Sunday, 14 February 2016

GUEST POST: Confessions of my Past, Present and Future #24 - Christina Bergling


Confessions of my Past, Present and Future

by

Christina Bergling


The Past


My literary past, the origin of my love of horror belonged, without a doubt, to R. L. Stine. I was infatuated with and collected the Goosebumps series.

Somewhere in my basement, this collection lurked in the dark for my children to grow old enough (until I began working on this feature and went and dug them out to wallow in memories).




From The Curse of the Mummy’s Tomb to Be Careful What You Wish For to The Cuckoo Clock of Doom, I devoured these books as soon as I lay hands on them. Usually, I would sprint through the length of the story in a single sitting. Then I read them over and over until I owned the next one. I occupied the protagonist’s skin; I lived in the world inside those pages. Simply, the books consumed me.

The Goosebumps series established a special place in my heart and in my mind. Even as I grew older, it lingered. R. L. Stine had a series for “older” children, Fear Street, and while I did enjoy the books, the connection was not the same. There was something special about the Goosebumps books, either in how they resonated with me or in the place I was in when I met them.

My infatuation with the Goosebumps books did coincide with the discovery of my love for writing, both around fourth grade in elementary school. I blazed through every book I could get my hands on, and if I enjoyed it, I would read it over and over until the pages wore thin. Goosebumps offered a safe mixture of the Halloween, mild horror, and macabre I was learning that I loved. I found myself writing stories reminiscent of the style and singing the pen name C. M. Bergling.
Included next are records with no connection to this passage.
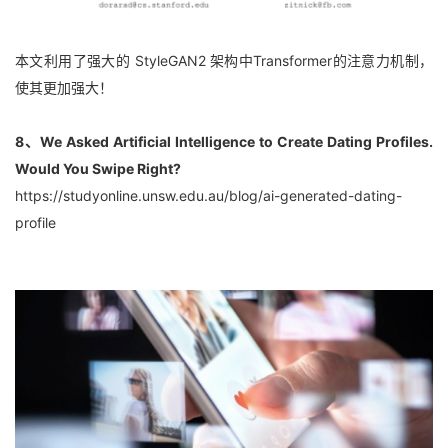
本文利用了强大的 StyleGAN2 架构中Transformer的注意力机制，
使其更加强大！
8、We Asked Artificial Intelligence to Create Dating Profiles. 
Would You Swipe Right?
https://studyonline.unsw.edu.au/blog/ai-generated-dating-
profile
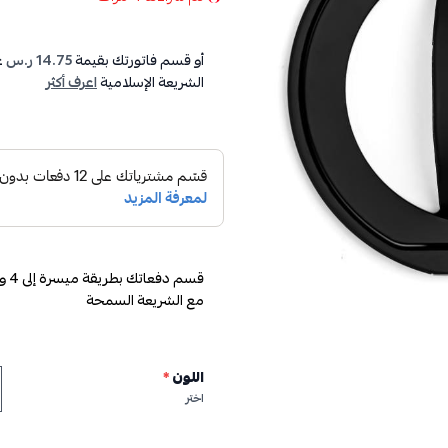
أو قسم فاتورتك بقيمة
14.75 ر.س
ع
الشريعة الإسلامية
اعرف أكثر
مع الشريعة السمحة
اللون
*
اختر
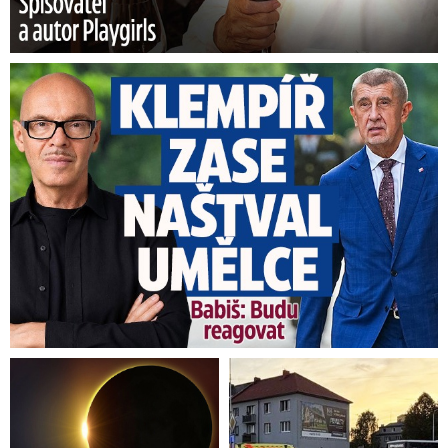
Umělci tepou Klempíře: „Zcela nepřijatelné.“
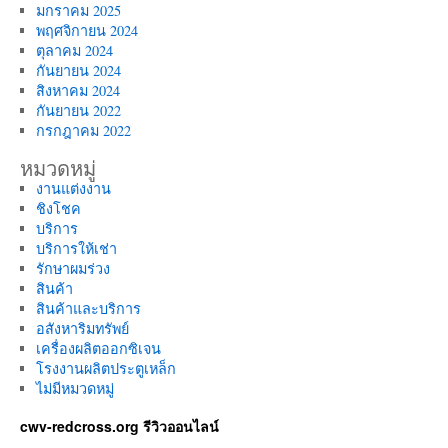
มกราคม 2025
พฤศจิกายน 2024
ตุลาคม 2024
กันยายน 2024
สิงหาคม 2024
กันยายน 2022
กรกฎาคม 2022
หมวดหมู่
งานแต่งงาน
ชิงโชค
บริการ
บริการให้เช่า
รักษาผมร่วง
สินค้า
สินค้าและบริการ
อสังหาริมทรัพย์
เครื่องผลิตออกซิเจน
โรงงานผลิตประตูเหล็ก
ไม่มีหมวดหมู่
cwv-redcross.org รีวิวออนไลน์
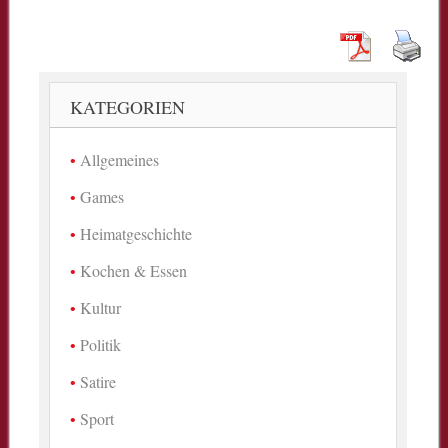
KATEGORIEN
Allgemeines
Games
Heimatgeschichte
Kochen & Essen
Kultur
Politik
Satire
Sport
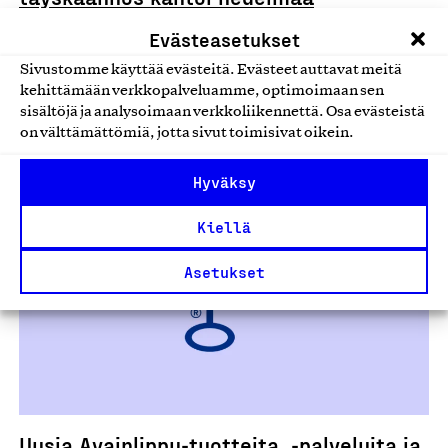
Ylöjärveläinen Sukkamestarit Oy juhlistaa 30-
Evästeasetukset
vuotistaivaltaan 1.4.2026 poikkeuksellisessa
Sivustomme käyttää evästeitä. Evästeet auttavat meitä
kasvuvauhdissa. Menestyksen takana on kahdeksan
kehittämään verkkopalveluamme, optimoimaan sen
vuoden määrätietoinen muutosprosessi,…
sisältöjä ja analysoimaan verkkoliikennettä. Osa evästeistä
on välttämättömiä, jotta sivut toimisivat oikein.
09.04.2026
Hyväksy
Uutiset
Kiellä
Asetukset
Uusia Avainlippu-tuotteita, -palveluita ja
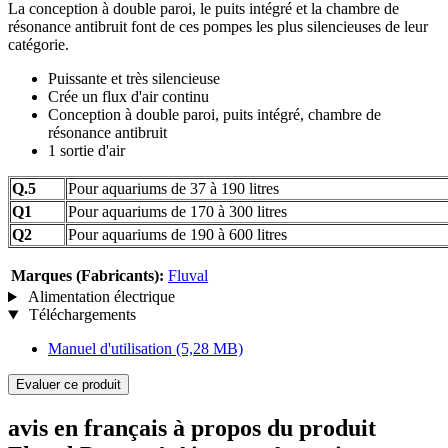
La conception à double paroi, le puits intégré et la chambre de
résonance antibruit font de ces pompes les plus silencieuses de leur
catégorie.
Puissante et très silencieuse
Crée un flux d'air continu
Conception à double paroi, puits intégré, chambre de
résonance antibruit
1 sortie d'air
Q.5
Pour aquariums de 37 à 190 litres
Q1
Pour aquariums de 170 à 300 litres
Q2
Pour aquariums de 190 à 600 litres
Marques (Fabricants):
Fluval
Alimentation électrique
Téléchargements
Manuel d'utilisation
(5,28 MB)
Evaluer ce produit
avis en français à propos du produit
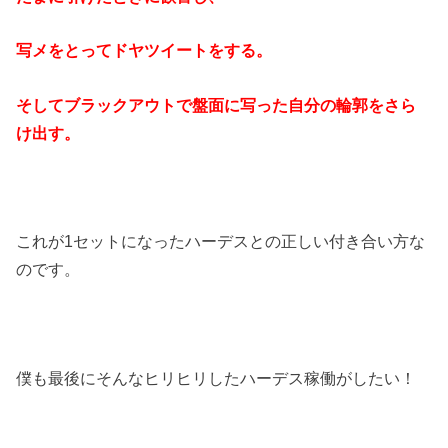
写メをとってドヤツイートをする。
そしてブラックアウトで盤面に写った自分の輪郭をさら
け出す。
これが1セットになったハーデスとの正しい付き合い方な
のです。
僕も最後にそんなヒリヒリしたハーデス稼働がしたい！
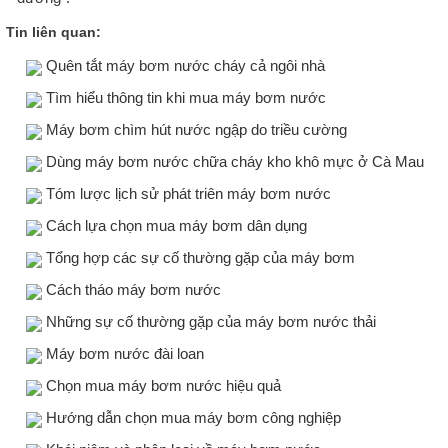
Tin liên quan:
Quên tắt máy bơm nước cháy cả ngôi nhà
Tìm hiểu thông tin khi mua máy bơm nước
Máy bơm chìm hút nước ngập do triều cường
Dùng máy bơm nước chữa cháy kho khô mực ở Cà Mau
Tóm lược lịch sử phát triên máy bơm nước
Cách lựa chọn mua máy bơm dân dụng
Tổng hợp các sự cố thường gặp của máy bơm
Cách tháo máy bơm nước
Những sự cố thường gặp của máy bơm nước thải
Máy bơm nước đài loan
Chọn mua máy bơm nước hiệu quả
Hướng dẫn chọn mua máy bơm công nghiệp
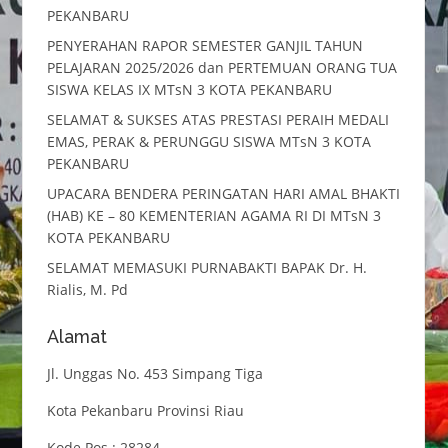
PEKANBARU
PENYERAHAN RAPOR SEMESTER GANJIL TAHUN
PELAJARAN 2025/2026 dan PERTEMUAN ORANG TUA
SISWA KELAS IX MTsN 3 KOTA PEKANBARU
SELAMAT & SUKSES ATAS PRESTASI PERAIH MEDALI
EMAS, PERAK & PERUNGGU SISWA MTsN 3 KOTA
PEKANBARU
UPACARA BENDERA PERINGATAN HARI AMAL BHAKTI
(HAB) KE – 80 KEMENTERIAN AGAMA RI DI MTsN 3
KOTA PEKANBARU
SELAMAT MEMASUKI PURNABAKTI BAPAK Dr. H.
Rialis, M. Pd
Alamat
Jl. Unggas No. 453 Simpang Tiga
Kota Pekanbaru Provinsi Riau
Kode Pos : 28284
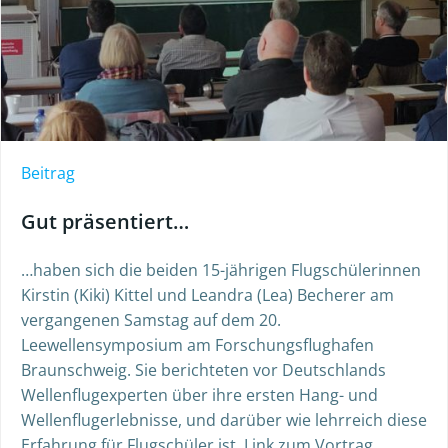
Beitrag
Gut präsentiert…
…haben sich die beiden 15-jährigen Flugschülerinnen
Kirstin (Kiki) Kittel und Leandra (Lea) Becherer am
vergangenen Samstag auf dem 20.
Leewellensymposium am Forschungsflughafen
Braunschweig. Sie berichteten vor Deutschlands
Wellenflugexperten über ihre ersten Hang- und
Wellenflugerlebnisse, und darüber wie lehrreich diese
Erfahrung für Flugschüler ist. Link zum Vortrag.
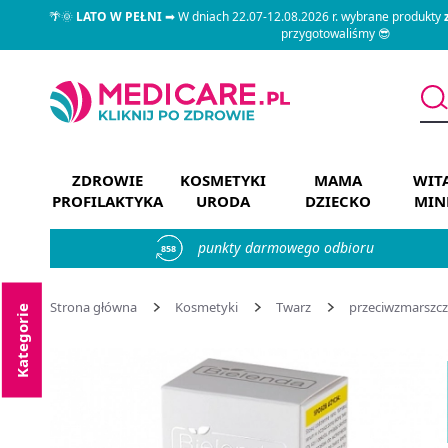
🌴🌞
LATO W PEŁNI
➡ W dniach 22.07-12.08.2026 r. wybrane produkty
przygotowaliśmy 😎
ZDROWIE
KOSMETYKI
MAMA
WIT
PROFILAKTYKA
URODA
DZIECKO
MIN
punkty darmowego odbioru
858
Strona główna
Kosmetyki
Twarz
przeciwzmarszc
Kategorie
The inspiration I drew out of the Goosebumps book was horror in the everyday. In each book, R. L. Stine crafted fright and unnerve out of the mundane everyday situations of my age group. A Halloween costume, piano lessons, the school auditorium. These things were familiar, things I could relate to and that were also in no way innately terrifying. The talent and the draw was transforming these innocuous elements into something heinous, haunted, or villain.

Reading these books made me look at my daily life differently, caused me to imagine the horror living below the veneer of the normal sunny world. Anything could be made scary, and that opened my writing world to limitless possibilities.

Just writing this minute glimpse into my past had me digging through the basement to unearth my box of Goosebumps books to give to my daughter, who is still only four and may not even end up liking horror. The nostalgia at glancing over the cover art and smelling those pages was palpable. When I touched the books again, I was eleven years old, curled up on the hideous floral couch in our living room, listening to my mother clean the kitchen. The memories remain vivid, clearly reiterating what an effect this series had on me.





The Present


Unfortunately, my present has not allotted any time for reading. At all. Ever since I had two babies and added the career of published author to my existing day job, my reading ingest includes board books, Disney princesses, and Dr. Seuss. I could write (at length) about my children’s books preferences as to which do not feature an airhead princess or a moron farm animal and which teach my children something I might actually want them to emulate and which do not make me want to kill myself. Yet the children’s genre is not one I would consider influential on my brain as a reader or my own writing.

I truly miss reading. The void has left part of my mind dormant and a part of my soul vacant. Reading has been an integral part of my life since I learned how to decode the symbols on the page. There simply are not enough hours in the day. Yet, for now, my own writing and my young family take priority. Instead, I will identify the paradigm-shifting books I read in my adulthood.

I have always enjoyed Stephen King, from my youth spent picking through the local library to the present on the glowing screen of my Kindle. I do not care that he has ascended to household name and pop fiction. I do not care that he so often takes his plot one step too far at the end. He lures me into unnumbered other worlds, and I consider that a consistent success.

His definitive work for me, the novel that impacted me and my own writing, was Gerald’s Game. This book had me wrapped around the cover with a white knuckle grip; I could gnaw on the suspense between my clenched teeth.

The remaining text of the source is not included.